### Dataset
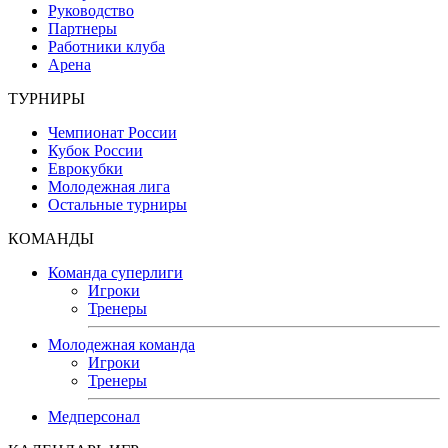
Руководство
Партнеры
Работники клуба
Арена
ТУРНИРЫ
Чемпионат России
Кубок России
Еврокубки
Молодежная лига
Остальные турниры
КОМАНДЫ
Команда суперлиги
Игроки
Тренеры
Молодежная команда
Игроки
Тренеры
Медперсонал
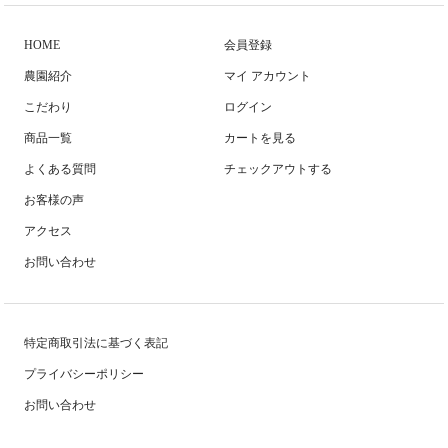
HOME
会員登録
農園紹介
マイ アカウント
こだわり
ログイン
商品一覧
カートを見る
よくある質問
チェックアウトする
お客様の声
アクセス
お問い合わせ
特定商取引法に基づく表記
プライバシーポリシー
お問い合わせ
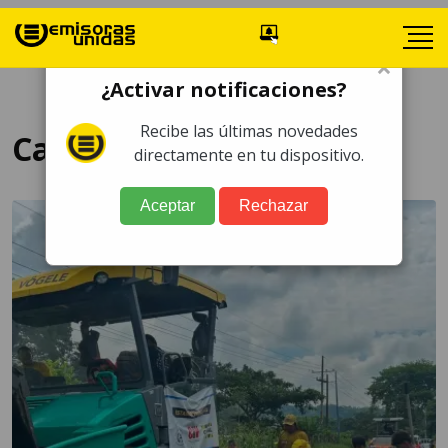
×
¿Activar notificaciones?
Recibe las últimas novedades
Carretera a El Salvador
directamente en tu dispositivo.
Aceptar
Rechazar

---

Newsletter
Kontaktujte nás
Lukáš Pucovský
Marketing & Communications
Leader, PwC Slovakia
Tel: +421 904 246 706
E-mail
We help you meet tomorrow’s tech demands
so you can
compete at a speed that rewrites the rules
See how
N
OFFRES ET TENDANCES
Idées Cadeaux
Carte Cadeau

### Exercise brief
Every line of the data that includes the word "Молодежная" should be copied.

### Solution for this exercise
Молодежная лига
Молодежная команда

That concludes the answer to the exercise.